Stored data entries:
_ _ _ _ _

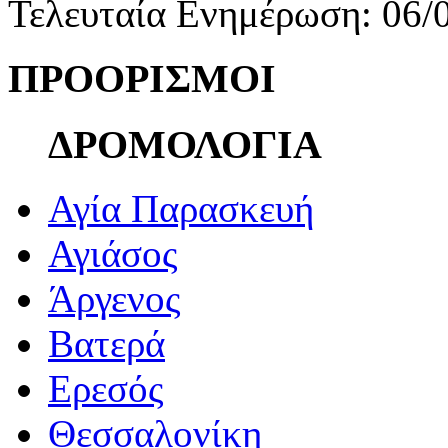
Τελευταία Ενημέρωση: 06/
ΠΡΟΟΡΙΣΜΟΙ
ΔΡΟΜΟΛΟΓΙΑ
Αγία Παρασκευή
Αγιάσος
Άργενος
Βατερά
Ερεσός
Θεσσαλονίκη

_ _ _ _ _

ASSIGNMENT — Take the line with "Αγία Παρασκευή" and all lines after it through the end of the records, and write them out exactly; include nothing else.

PROBLEM SOLUTION —
Αγία Παρασκευή
Αγιάσος
Άργενος
Βατερά
Ερεσός
Θεσσαλονίκη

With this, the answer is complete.